Via crosses her arms, her brows furrowing.
“Yeah, and you made them leave before they fell asleep here.
This time was different, Iz. You were fucking unconscious.
I asked Hannah who he was, and she said some guy you threw a drink on at the club.
Then, she proceeds to say how you're 'Insta famous' now for your crash out on the bar top. I mean, what the fuck, Iz!?"
I take a moment to process everything, and the memories slowly come back to me.
Our chat. His lack of game. He denied me what I wanted.
Me, getting pissed. He called me dangerous, just like Jett did a few years back.
The memories of Jett that came flooding in.
The memory of our baby we will never get to know.
The heartache that I can't seem to run from swarming me instantly.
Throwing a drink in the guy's face. Dancing on the bar, like I usually do.
Bending over to give a tiny peep show, only to meet the eyes of…
Beautiful, bright blue eyes.
As shit-faced as I was, I remember almost everything, including how he made me feel and how it reminded me of… someone else. So, I focus harder, trying to remember more—everything I can about him.
His strangely familiar voice. The way I both loved and hated his ‘game.’ The way he made me laugh. A head of thick, blonde hair. Those piercing blue eyes again. But that’s where it ends, the rest of his face a blur. Why can't I remember what he looks like?
"Wh-what did the guy look like?" I stammer, still trying to wrack my brain.
Via huffs, visibly confused. "Everything I just told you, and that's what you're worried about?"
With a sigh, I relent and shake my head.
It doesn't matter anyway. I just hate that I got so wasted that my memory was affected.
“Wait, what do you mean I’m insta-famous?” I ask abruptly, as if the words finally clicked in my mind.
“Oh, Iz. You don’t want to know,” Via says, averting her gaze.
“Oh, Via, I do.”
“Hannah posted a video of you on Instagram. It... It isn’t great.” She tries to reassure me by quickly adding, “But it’s okay.”
“Of-fucking-course she did!” I shout, running to grab my phone. Opening Instagram, I’m met with instant horror.
My eyes catch a blur of blonde hair rush to my side. That’s what I focus on, hoping I can—
Still, I can’t make out the guy's face in the video. Damnit.

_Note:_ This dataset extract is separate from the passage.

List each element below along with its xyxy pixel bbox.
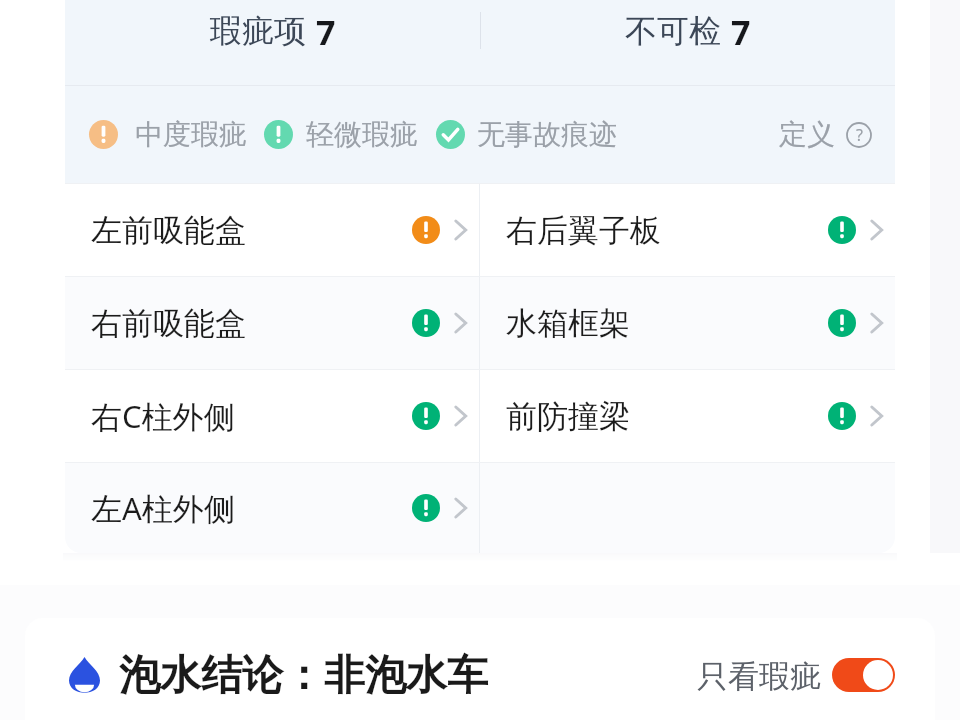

Why am I even worried about that? Maybe because my entire life and I are currently a fucking dumpster fire, and I need to get my shit together. Just like I said to Via.
Via…
Fuck.
That’s it. I’m done. I need to slow down on the drinking. Not only did I put myself in danger, but a stranger came into our home. Via could have been put in danger, as well. I can’t have that. She deserves better from me.
It’s time for me to focus on my life. On my future. Isn’t that one of the main reasons we’re in Arkansas to begin with?
Yes. Fuck yes.
The next few days go by in a blur. I’m now known on campus as the “bar slut,” and I couldn’t care any less.
I’ve never been one to let others' opinions of who I am affect me. What affects me is that Hannah thought she was doing me a “favor” by posting that video. Forcing her to take it down wasn’t easy, but she finally complied.
Fuck her, and fuck this life I’m currently leading.
I hate what I've become.
I can change some of what I hate. The drinking. The partying. Bringing men to the house.
But changing the deepest parts of my hatred? The parts I fear and am constantly running from?
Changing those parts of me means facing my demons, and I'm not sure that's something I'm ready or willing to do.